MET workshops

Seeing bright light at the end of the tunnel: successful, efficient proofreading


Language professionals proofread every day. Improve this skill with methods you can immediately apply in your work, in combinations that take account of your own strengths and weaknesses.

Developer and facilitator: Karen Tkaczyk

Purpose: This workshop introduces methods to make the final process of checking a text more reliable and to assure translators, editors and writers that they are delivering an accurate, well-presented and professional product.

Description: We’ll explore old-fashioned, time-tested proofreading techniques and newer electronic tools, and fashion them into processes that work in our fast-paced, deadline-driven world. Participants will leave with practical tips that can be applied immediately. The workshop will include exercises, quizzes and multiple interactive segments, so participants should plan to have their cameras on and be active throughout.

Structure: We start with defining the basics of proofreading and exploring the wide variety of available tools.
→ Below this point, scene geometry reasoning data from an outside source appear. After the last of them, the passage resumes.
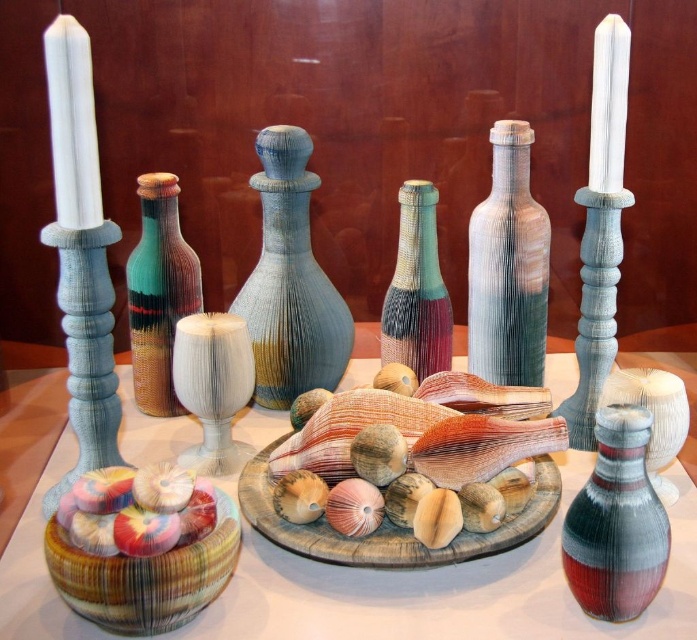 Question: Where is textured wood platter at center located in relation to textured multicolored vase at center in the image?

Choices:
 (A) above
 (B) below

Answer: (B)

Question: Estimate the real-world distances between objects in this image. Which object is closer to the white textured candle holder at center?

Choices:
 (A) textured blue vase at center
 (B) striped fabric vase at center
 (C) textured wood platter at center

Answer: (A)

Question: Can you confirm if white textured candle holder at center is wider than textured wood candle holder at center?

Choices:
 (A) no
 (B) yes

Answer: (A)

Question: Is textured wood platter at center wider than textured wood candle holder at center?

Choices:
 (A) yes
 (B) no

Answer: (A)

Question: Which point is closer to the camera?

Choices:
 (A) textured blue vase at center
 (B) textured wood platter at center
 (C) multicolored woven vase at center
 (D) textured wood candle holder at center

Answer: (D)

Question: Which point is farther to the camera?

Choices:
 (A) textured multicolored vase at center
 (B) multicolored woven vase at center

Answer: (A)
Next, we look at how we can build a set of tools to form a process, and then we consider how that process changes in less-than-optimal circumstances such as fatigue, haste due to an impending deadline, and blindness due to repeated rereading. After the break we consider other areas of proofreading. First, how to watch out for over-editing and errors made during editing. Second, differences between proofreading our own work and that of other authors and translators. And third, and perhaps most importantly, how we can use awareness of our own strengths and weaknesses in proofreading to optimize our personal proofreading process.

Who should attend? Editors and translators working into English. This applies to any field and text type, though most of the examples will be from academic or technical texts that come from Karen’s practice.

Outcome skills:
  • Know more about tried and tested manual proofreading techniques
  • Know which electronic tools are available and what they do
  • Make a start on developing a customized, personal process
  • Know where to go to read more on this topic
  • Eventually, be able to deliver texts that have been proofread accurately, efficiently and quickly

Pre-workshop information: Participants will receive background information and sources they can consult in preparation for the workshop.
 
About the facilitator: Karen McMillan Tkaczyk first trained as a chemist, then after having children changed course and became a French to English translator and scientific editor. She has been translating, editing and proofreading in a narrow technical subject range since 2005. She didn’t enjoy proofreading in the early days and worked hard to define what worked best for her. That resulted in this training. She is certified by ATA and is a Fellow of ITI. Karen is originally from Scotland and now works from her home in the Denver, Colorado, area.